Korpiklaani managed to dish out consistently well-received albums and singles throughout the years, and they also set out to kick start 2021 with a huge bang. Their recent studio album, “Jylhä,” features some of the band’s most energetic and inspiring songs in decades. The group announced the release of a full-length album titled “Jylhä,” which is coming out on February 5th via Nuclear Blast Records.

The big opening toms of Verikoira immediately signal the magnitude of this release, which is unapologetically epic and grandiose in scale. This is the sound of a band reaching for the stars, but it’s also the sharp-edged tone of a band that hasn’t forgotten what it means to get together in a garage and crank up their amps to the max.

The polished sound of the production meets the band’s raw energy halfway through, and the result is more organic and authentic than a lot of over-produced albums out there. Each of these 13 songs has something quite special to offer. One of my personal favorites is definitely Miero, a song that takes no prisoners from the moment you hit the play button.
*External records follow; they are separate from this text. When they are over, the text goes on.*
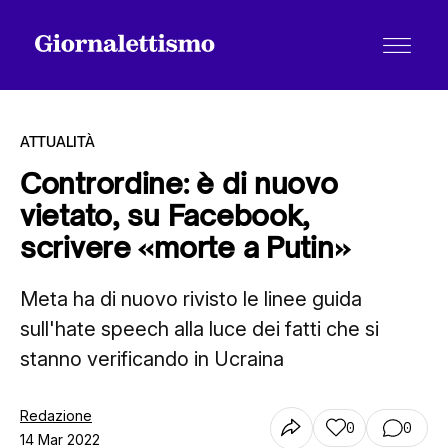
ATTUALITÀ
Contrordine: è di nuovo
vietato, su Facebook,
Tutti gli articoli
scrivere «morte a Putin»
Meta ha di nuovo rivisto le linee guida
Chi siamo
sull'hate speech alla luce dei fatti che si
stanno verificando in Ucraina
Contatti
Redazione
0
0
14 Mar 2022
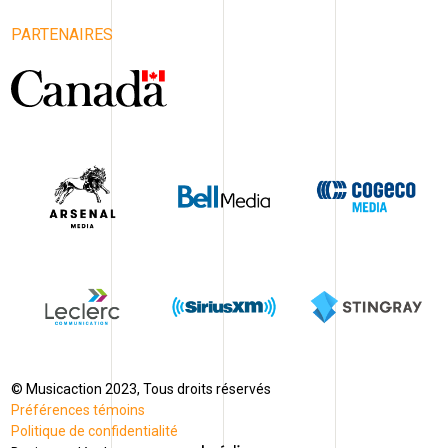
PARTENAIRES
© Musicaction 2023, Tous droits réservés
Préférences témoins
Politique de confidentialité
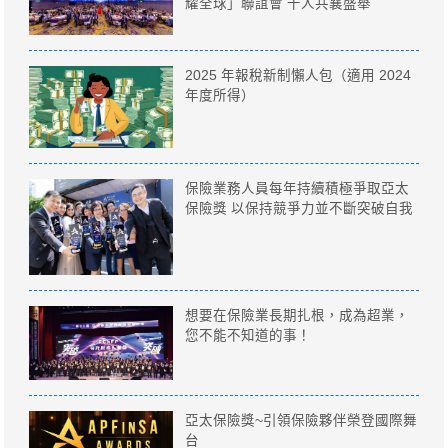
耀全球」聯誼會 千人共襄盛舉
2025 年報稅新制懶人包（適用 2024
年度所得）
保險業務人員每年持續積極爭取亞太
保險獎 以保持競爭力並不斷突破自我
想要在保險業長期扎根，成為超業，
您不能不知道的事！
亞太保險獎~引領保險夥伴榮登國際舞
台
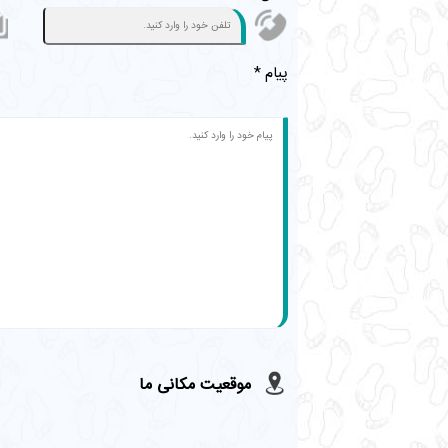
پیام *
موقعیت مکانی ما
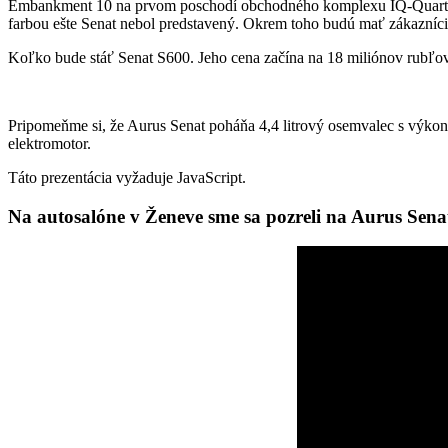
Embankment 10 na prvom poschodí obchodného komplexu IQ-Quarter.
farbou ešte Senat nebol predstavený. Okrem toho budú mať zákazníci k
Koľko bude stáť Senat S600. Jeho cena začína na 18 miliónov rubľov,
Pripomeňme si, že Aurus Senat poháňa 4,4 litrový osemvalec s výk
elektromotor.
Táto prezentácia vyžaduje JavaScript.
Na autosalóne v Ženeve sme sa pozreli na Aurus Sena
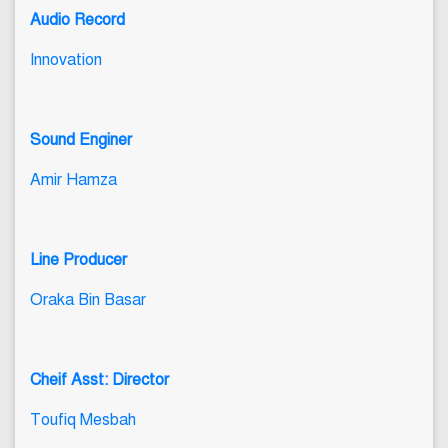
Audio Record
Innovation
Sound Enginer
Amir Hamza
Line Producer
Oraka Bin Basar
Cheif Asst: Director
Toufiq Mesbah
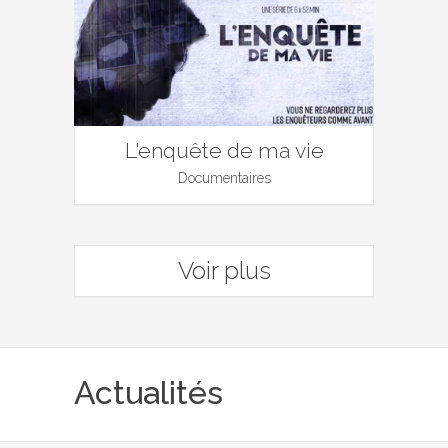
L'enquête de ma vie
Documentaires
Voir plus
Actualités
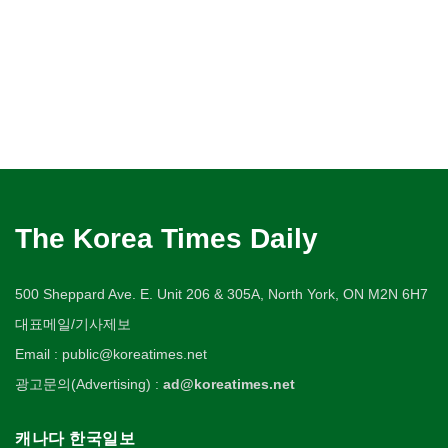
The Korea Times Daily
500 Sheppard Ave. E. Unit 206 & 305A, North York, ON M2N 6H7
대표메일/기사제보
Email : public@koreatimes.net
광고문의(Advertising) :
ad@koreatimes.net
캐나다 한국일보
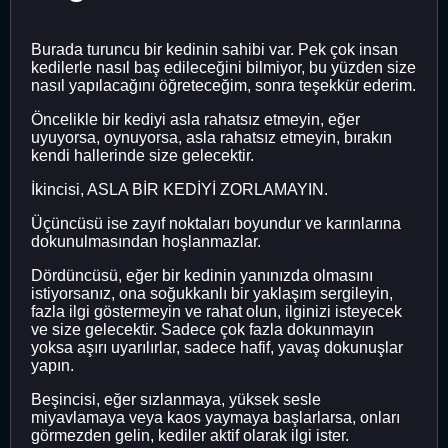
Burada turuncu bir kedinin sahibi var. Pek çok insan
kedilerle nasıl baş edileceğini bilmiyor, bu yüzden size
nasıl yapılacağını öğreteceğim, sonra teşekkür ederim.
Öncelikle bir kediyi asla rahatsız etmeyin, eğer
uyuyorsa, oynuyorsa, asla rahatsız etmeyin, bırakın
kendi hallerinde size gelecektir.
İkincisi, ASLA BİR KEDİYİ ZORLAMAYIN.
Üçüncüsü ise zayıf noktaları boyundur ve karınlarına
dokunulmasından hoşlanmazlar.
Dördüncüsü, eğer bir kedinin yanınızda olmasını
istiyorsanız, ona soğukkanlı bir yaklaşım sergileyin,
fazla ilgi göstermeyin ve rahat olun, ilginizi isteyecek
ve size gelecektir. Sadece çok fazla dokunmayın
yoksa aşırı uyarılırlar, sadece hafif, yavaş dokunuşlar
yapın.
Beşincisi, eğer sızlanmaya, yüksek sesle
miyavlamaya veya kaos yaymaya başlarlarsa, onları
görmezden gelin, kediler aktif olarak ilgi ister.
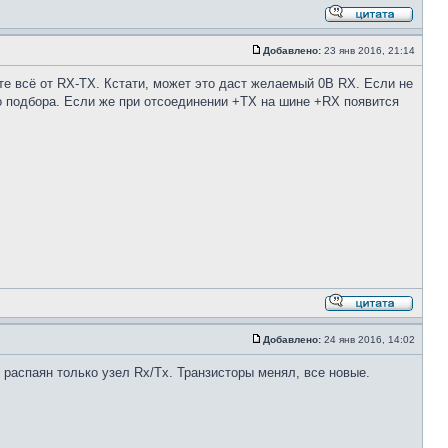
Добавлено:
23 янв 2016, 21:14
те всё от RX-TX. Кстати, может это даст желаемый 0В RX. Если не
го подбора. Если же при отсоединении +ТХ на шине +RX появится
Добавлено:
24 янв 2016, 14:02
 распаян только узел Rx/Tx. Транзисторы менял, все новые.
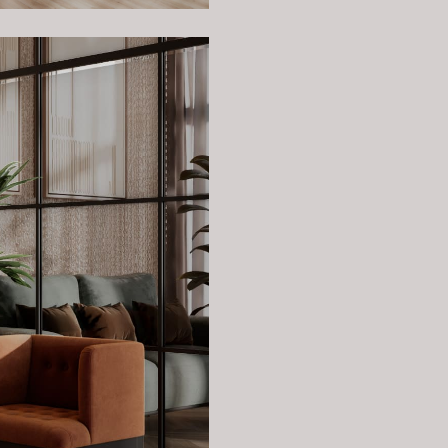
елая ваш
у!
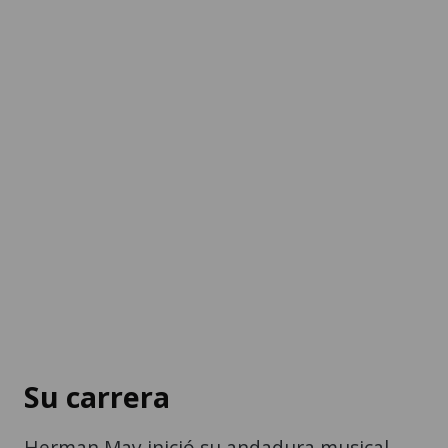
Su carrera
Herman May inició su andadura musical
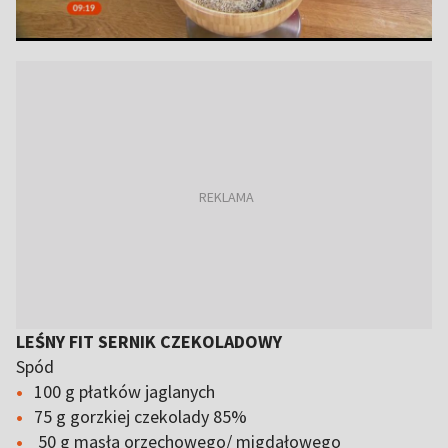
LEŚNY FIT SERNIK CZEKOLADOWY
Spód
100 g płatków jaglanych
75 g gorzkiej czekolady 85%
50 g masła orzechowego/ migdałowego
The guitar sound is full and anthemic, and the hypnotic rhythm of the drums makes for a great folk-metal ballad. The song Pidot is another highlight, it dives deeper into blues-rock influences, and it is kind of a surprising addition to the album, a nice breather that highlights the band’s incredible versatility. Another great highlight of the track is that Jack Gibson of the legendary thrash metal act Exodus, is on banjo! This song is going to be a true crowd shaker live, whenever we can all enjoy going to concerts again.

A lot of this album feels like great gig material, and these past few months in lockdown might have inspired the band to take a more organic approach to their compositions. Each song feels very well-rehearsed and something that could definitely work on stage, just as well as it does in the studio.

The fact that the band has also pulled from various influences such as punk and reggae while simultaneously staying true to their folk metal roots, exhibits just how innovative Korpiklaani has become in recent years.

Jylhä is an innovative album with great storytelling and excellent musicianship. The Finnish Kings of Folk Metal have never sounded better.


Final Score - 9.6



Jylhä is an innovative album with great storytelling and excellent musicianship. The Finnish Kings of Folk Metal have never sounded better.